Tras la modernización del campo y la intensificación de nuestro medio ambiente y la explotación de muchos recursos naturales las poblaciones de Grullas tienen nuevos peligros y esto puede hacer que en un futuro hayan cambiado sus comportamientos, algo que sería una gran pérdida para nuestra región ya que la Grulla está considerada en Extremadura como ave invernante e  incluida en el Catálogo Regional de Especies Amenazadas de Extremadura (Decreto 37/2001) y catalogada como especie “de interés especial” con un Plan de manejo para asegurar su conservación (O.C.G. 22/01/09).

En la actualidad, repartidas por nuestra comunidad podemos encontrar entre unas 80.000 y 90.000 grullas disfrutando de este paraíso. Por el día buscan lugares para comer en pequeños grupos y al atardecer se reúnen en grupos de incluso miles (8340 en el Borbollón según el último censo) para dormir, siempre en islas de pantanos o a orillas de grandes ríos o masas de agua para protegerse de los depredadores.

Ciertas grullas (una proporción de 1/1000 aproximadamente) tienen unas anillas en sus patas con una combinación de números y colores, estas son las grullas que todo ornitólogo desearía ver, pues son objeto de estudio para conocer más acerca de sus movimientos poblacionales, aportando el dato de la observación estamos colaborando con la ciencia y también podemos conocer cuáles han sido los movimientos en la historia de esa grulla.

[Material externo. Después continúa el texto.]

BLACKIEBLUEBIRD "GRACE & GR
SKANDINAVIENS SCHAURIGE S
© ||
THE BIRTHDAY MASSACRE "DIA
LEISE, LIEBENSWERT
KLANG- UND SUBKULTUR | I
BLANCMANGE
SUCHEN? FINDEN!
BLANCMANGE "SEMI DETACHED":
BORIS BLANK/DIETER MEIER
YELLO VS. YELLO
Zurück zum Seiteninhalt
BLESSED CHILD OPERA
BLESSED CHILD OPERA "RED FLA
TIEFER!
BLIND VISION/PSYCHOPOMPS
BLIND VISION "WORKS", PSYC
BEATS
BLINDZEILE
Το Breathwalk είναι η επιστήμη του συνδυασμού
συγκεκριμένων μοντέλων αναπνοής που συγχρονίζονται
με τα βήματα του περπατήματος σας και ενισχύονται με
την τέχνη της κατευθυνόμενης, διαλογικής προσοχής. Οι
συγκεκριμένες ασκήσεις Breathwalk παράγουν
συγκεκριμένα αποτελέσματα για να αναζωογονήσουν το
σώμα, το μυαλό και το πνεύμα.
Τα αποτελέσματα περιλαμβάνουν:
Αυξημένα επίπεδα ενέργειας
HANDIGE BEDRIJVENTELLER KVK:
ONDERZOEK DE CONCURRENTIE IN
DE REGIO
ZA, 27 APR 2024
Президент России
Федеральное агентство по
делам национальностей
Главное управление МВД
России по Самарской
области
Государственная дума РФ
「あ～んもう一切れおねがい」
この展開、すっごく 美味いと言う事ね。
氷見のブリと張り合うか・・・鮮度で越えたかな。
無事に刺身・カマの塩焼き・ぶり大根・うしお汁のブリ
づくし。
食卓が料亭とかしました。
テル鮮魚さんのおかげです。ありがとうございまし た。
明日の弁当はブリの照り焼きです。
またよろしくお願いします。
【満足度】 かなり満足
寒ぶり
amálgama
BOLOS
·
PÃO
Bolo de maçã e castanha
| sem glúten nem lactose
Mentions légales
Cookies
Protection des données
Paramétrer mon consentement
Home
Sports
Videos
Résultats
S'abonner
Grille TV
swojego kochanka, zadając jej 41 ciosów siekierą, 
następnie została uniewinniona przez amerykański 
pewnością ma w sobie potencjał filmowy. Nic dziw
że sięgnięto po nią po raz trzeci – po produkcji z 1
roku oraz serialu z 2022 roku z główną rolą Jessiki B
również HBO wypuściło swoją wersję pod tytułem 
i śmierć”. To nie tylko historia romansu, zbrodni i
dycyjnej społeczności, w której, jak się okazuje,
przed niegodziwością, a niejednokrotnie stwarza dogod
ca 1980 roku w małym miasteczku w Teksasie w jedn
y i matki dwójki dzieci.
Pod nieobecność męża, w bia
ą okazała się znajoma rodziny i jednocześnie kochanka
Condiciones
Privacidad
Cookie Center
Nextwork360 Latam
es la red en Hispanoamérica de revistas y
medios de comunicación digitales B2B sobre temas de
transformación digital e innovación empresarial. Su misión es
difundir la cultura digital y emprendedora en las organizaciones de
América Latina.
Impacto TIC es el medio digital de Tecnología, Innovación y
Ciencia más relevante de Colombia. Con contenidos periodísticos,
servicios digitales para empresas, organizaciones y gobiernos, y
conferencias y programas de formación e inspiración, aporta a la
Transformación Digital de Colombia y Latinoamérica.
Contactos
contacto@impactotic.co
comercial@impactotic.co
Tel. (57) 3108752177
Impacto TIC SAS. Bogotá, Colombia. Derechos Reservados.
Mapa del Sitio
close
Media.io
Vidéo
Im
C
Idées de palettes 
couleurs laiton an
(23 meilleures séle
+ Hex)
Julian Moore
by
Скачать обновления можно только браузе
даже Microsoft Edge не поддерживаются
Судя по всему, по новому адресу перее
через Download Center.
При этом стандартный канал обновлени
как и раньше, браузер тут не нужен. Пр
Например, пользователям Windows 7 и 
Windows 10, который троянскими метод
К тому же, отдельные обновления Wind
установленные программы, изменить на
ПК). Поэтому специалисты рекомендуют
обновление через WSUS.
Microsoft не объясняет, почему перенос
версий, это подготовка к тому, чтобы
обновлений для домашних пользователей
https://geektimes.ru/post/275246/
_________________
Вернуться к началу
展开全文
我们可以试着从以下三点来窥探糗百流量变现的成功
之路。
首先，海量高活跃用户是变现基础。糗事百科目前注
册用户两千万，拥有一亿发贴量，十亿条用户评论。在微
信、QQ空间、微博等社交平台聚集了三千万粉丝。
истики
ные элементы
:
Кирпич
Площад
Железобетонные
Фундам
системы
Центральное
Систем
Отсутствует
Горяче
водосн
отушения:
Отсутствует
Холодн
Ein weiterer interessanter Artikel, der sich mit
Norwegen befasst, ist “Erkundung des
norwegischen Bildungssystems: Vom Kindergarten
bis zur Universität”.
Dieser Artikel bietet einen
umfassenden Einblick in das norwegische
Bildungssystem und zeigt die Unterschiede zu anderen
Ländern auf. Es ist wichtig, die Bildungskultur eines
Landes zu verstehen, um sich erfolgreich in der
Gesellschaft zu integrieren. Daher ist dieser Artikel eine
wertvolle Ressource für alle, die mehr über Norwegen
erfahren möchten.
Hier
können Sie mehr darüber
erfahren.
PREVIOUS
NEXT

Si vemos una grulla con anilla podemos contactar con nuestros compañeros de Grus Extremadura y ellos se encargarán de registrar el dato y aportarnos la información del histórico de ese individuo.

La migración de las grullas es un evento precioso, histórico y natural, cuántos pueblos verían levantar, cuántos castillos construir y cuánta vida nacer y morir.

Por la conservación del medio natural de la Grulla Común (Grus grus) y el desarrollo basado en el respeto al Patrimonio Natural como es nuestra grulla, potencial de riqueza rural.